Let me go out on a limb and say without a shred of evidence that model engineers find sectioned drawings of mechanical things irresistible and probably did long before they became model engineers. I fondly recall the drawing that graced the center page of Eagle back in the 1950's and the beautifully drawn and indexed drawings of Flight and The Aeroplane. The book this month is a collection of 36 such drawing sets by Lyndon Jones. Unlike the Flight drawings, those in this book have been produced not for commercial application, but just out of Jones' love for the subject matter. The book is titled Sectioned drawings of Piston Aero Engines. It is published by the Rolls Royce Heritage Trust, PO Box 31, Derby, England. The ISBN is 1-872922-07-4. It is a large, spiral bound book with soft covers and 80 pages 11.5" x 16" (29.2 cm x 40.64 cm).
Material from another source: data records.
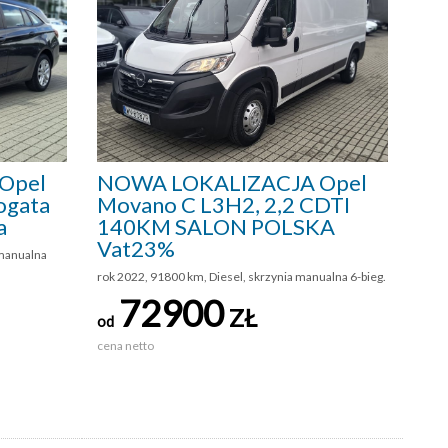
Opel
NOWA LOKALIZACJA Opel
ogata
Movano C L3H2, 2,2 CDTI
a
140KM SALON POLSKA
Vat23%
 manualna
rok 2022, 91800 km, Diesel, skrzynia manualna 6-bieg.
72900
ZŁ
od
cena netto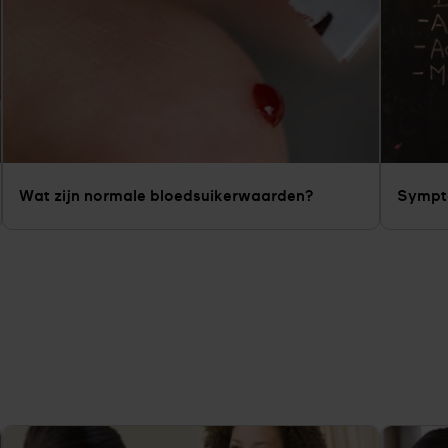
Wat zijn normale bloedsuikerwaarden?
Sympto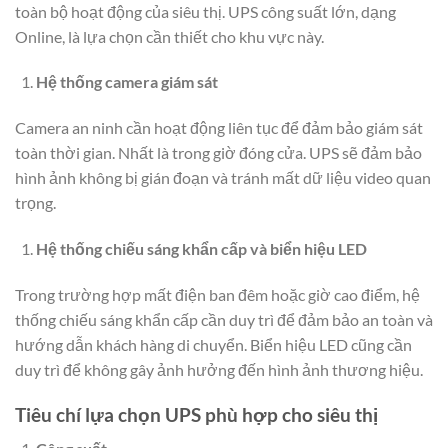
toàn bộ hoạt động của siêu thị. UPS công suất lớn, dạng
Online, là lựa chọn cần thiết cho khu vực này.
Hệ thống camera giám sát
Camera an ninh cần hoạt động liên tục để đảm bảo giám sát
toàn thời gian. Nhất là trong giờ đóng cửa. UPS sẽ đảm bảo
hình ảnh không bị gián đoạn và tránh mất dữ liệu video quan
trọng.
Hệ thống chiếu sáng khẩn cấp và biển hiệu LED
Trong trường hợp mất điện ban đêm hoặc giờ cao điểm, hệ
thống chiếu sáng khẩn cấp cần duy trì để đảm bảo an toàn và
hướng dẫn khách hàng di chuyển. Biển hiệu LED cũng cần
duy trì để không gây ảnh hưởng đến hình ảnh thương hiệu.
Tiêu chí lựa chọn UPS phù hợp cho siêu thị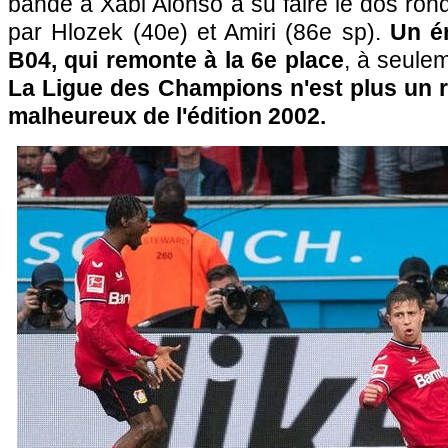
bande à Xabi Alonso a su faire le dos rond 
par Hlozek (40e) et Amiri (86e sp).
Un é
B04, qui remonte à la 6e place
, à seule
La Ligue des Champions n'est plus un rê
malheureux de l'édition 2002.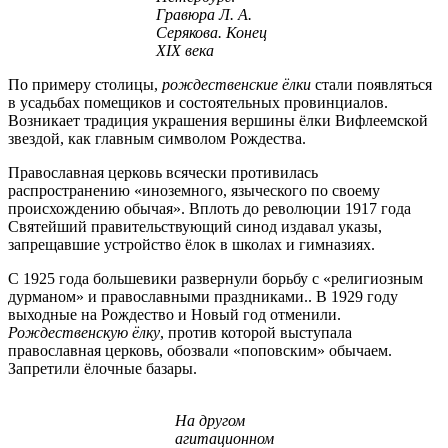
Гравюра Л. А.
Серякова. Конец
XIX века
По примеру столицы,
рождественские ёлки
стали появляться
в усадьбах помещиков и состоятельных провинциалов.
Возникает традиция украшения вершины ёлки Вифлеемской
звездой, как главным символом Рождества.
Православная церковь всячески противилась
распространению «иноземного, языческого по своему
происхождению обычая». Вплоть до революции 1917 года
Святейший правительствующий синод издавал указы,
запрещавшие устройство ёлок в школах и гимназиях.
С 1925 года большевики развернули борьбу с «религиозным
дурманом» и православными праздниками.. В 1929 году
выходные на Рождество и Новый год отменили.
Рождественскую ёлку
, против которой выступала
православная церковь, обозвали «поповским» обычаем.
Запретили ёлочные базары.
На другом
агитационном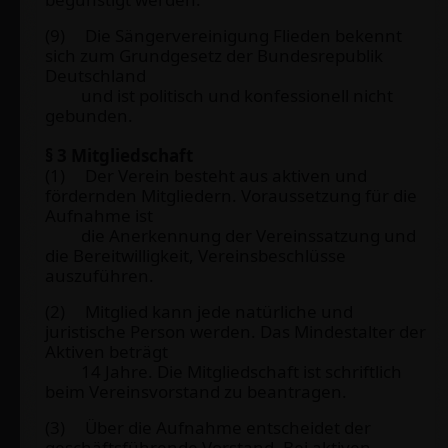
(9) Die Sängervereinigung Flieden bekennt
sich zum Grundgesetz der Bundesrepublik
Deutschland
und ist politisch und konfessionell nicht
gebunden.
§ 3 Mitgliedschaft
(1) Der Verein besteht aus aktiven und
fördernden Mitgliedern. Voraussetzung für die
Aufnahme ist
die Anerkennung der Vereinssatzung und
die Bereitwilligkeit, Vereinsbeschlüsse
auszuführen.
(2) Mitglied kann jede natürliche und
juristische Person werden. Das Mindestalter der
Aktiven beträgt
14 Jahre. Die Mitgliedschaft ist schriftlich
beim Vereinsvorstand zu beantragen.
(3) Über die Aufnahme entscheidet der
geschäftsführende Vorstand. Bei aktiven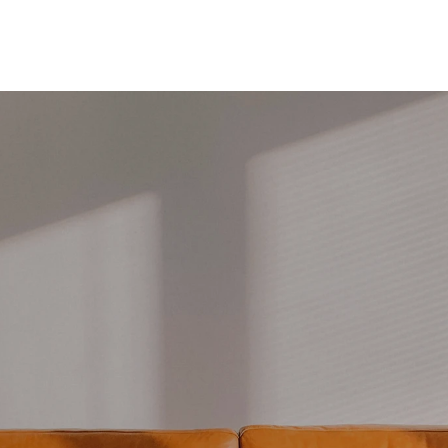
Neem contact op
Be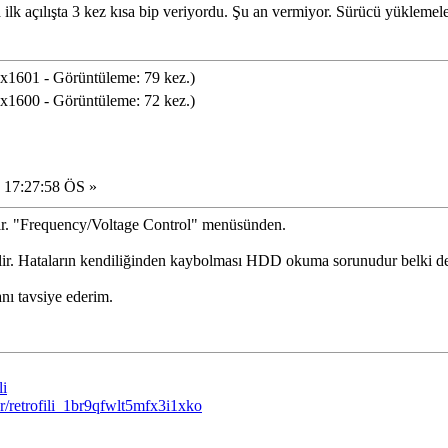
 ilk açılışta 3 kez kısa bip veriyordu. Şu an vermiyor. Sürücü yüklemele
1601 - Görüntüleme: 79 kez.)
1600 - Görüntüleme: 72 kez.)
 17:27:58 ÖS »
nır. "Frequency/Voltage Control" menüsünden.
ilir. Hataların kendiliğinden kaybolması HDD okuma sorunudur belki de
nı tavsiye ederim.
li
r/retrofili_1br9qfwlt5mfx3i1xko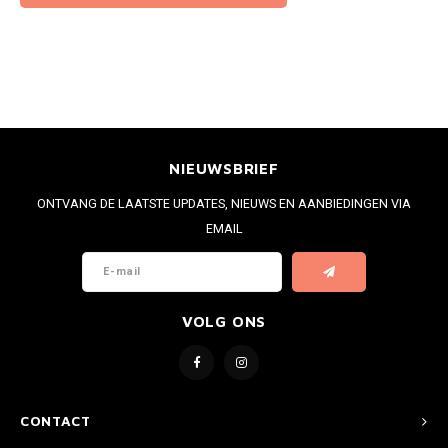
NIEUWSBRIEF
ONTVANG DE LAATSTE UPDATES, NIEUWS EN AANBIEDINGEN VIA
EMAIL
VOLG ONS
CONTACT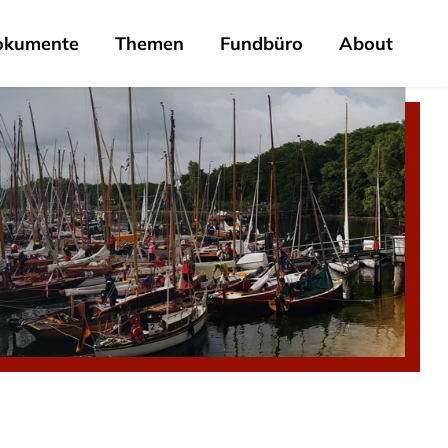
okumente
Themen
Fundbüro
About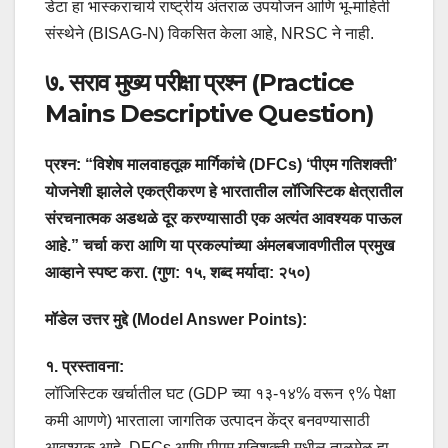
डेटा हा भास्कराचार्य राष्ट्रीय अंतराळ उपयोजन आणि भू-माहिती
संस्थेने (BISAG-N) विकसित केला आहे, NRSC ने नाही.
७. सराव मुख्य परीक्षा प्रश्न (Practice
Mains Descriptive Question)
प्रश्न: “विशेष मालवाहतूक मार्गिकांचे (DFCs) ‘पीएम गतिशक्ती’
योजनेशी झालेले एकत्रीकरण हे भारतातील लॉजिस्टिक क्षेत्रातील
संरचनात्मक अडथळे दूर करण्यासाठी एक अत्यंत आवश्यक पाऊल
आहे.” चर्चा करा आणि या प्रकल्पांच्या अंमलबजावणीतील प्रमुख
आव्हाने स्पष्ट करा. (गुण: १५, शब्द मर्यादा: २५०)
मॉडेल उत्तर मुद्दे (Model Answer Points):
१. प्रस्तावना:
लॉजिस्टिक खर्चातील घट (GDP च्या १३-१४% वरून ९% पेक्षा
कमी आणणे) भारताला जागतिक उत्पादन केंद्र बनवण्यासाठी
आवश्यक आहे. DFCs आणि पीएम गतिशक्ती मधील ताळमेळ हा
As a publication of the Rolls-Royce Heritage Trust, we could expect it to be constrained to Rolls-Royce engines, and it is. Fortunately for variety, RR has, over the years, absorbed many other engine manufacturers, so the book contains seventeen RR designs like the Merlin, Vulture, Eagle(s), etc, plus engines from DeHavilland, Bristol, Armstrong Siddley, Napier, Junkers and BMW! Each engine gets two pages. On the right is the sectioned engine while the facing left hand page carries some text and associated drawings relating to the engine. These might be sectioned airframes that carried the engine in question, or "scrap" views of some aspect of the engine. The shot here is the facing page for the Rolls-Royce Eagle 22 showing the shaft arrangement and the Westland Wyvern that was originally powered by this engine before converting to turbo-prop.
I've forgotten what I paid for this book, but it was not a lot, and members of the Rolls-Royce Heritage Trust get a healthy discount. Recommended for everyone who loves aero engines, or sectional drawings.
Engine Of The Month: David Stanger's Engines
The unexpected arrival of photographs showing the V-twin and V-four cylinder engines designed and build by David Stanger at the dawn of aviation prompted a tribute page to this nearly forgotten pioneer. You can click the photo, use the "People|Pioneers" menu item of the Nav-bar, or just click here to read about his accomplishments. Thanks go to Tim Westcott (FRAeS) for the material. Tim is now the custodian of the historical Geenhalgh collection which includes the Fairy Queen shown on page 8 of the Engine Gallery.
Tech Tip of the Month
The EDM How-to page has proven very popular with over 1200 unique visitors during the first three weeks since it went on-line. An email from Nick Jones relates how he has used his to remove a sheared stud in his Sidel five cylinder radial and a rather unexpected problem he encountered in the process. The E of EDM stands for electrical, but as Nick discovered, a stud that has been inserted with thread-locking compound just may end up effectively insulated from the surrounding metal making the circuit required to sustain the spark impossible to achieve. The solution will be different in each case, but EDM'ers should take note. Another "gotcha" with more pictures has been added to Page 6 of the EDM How-to section.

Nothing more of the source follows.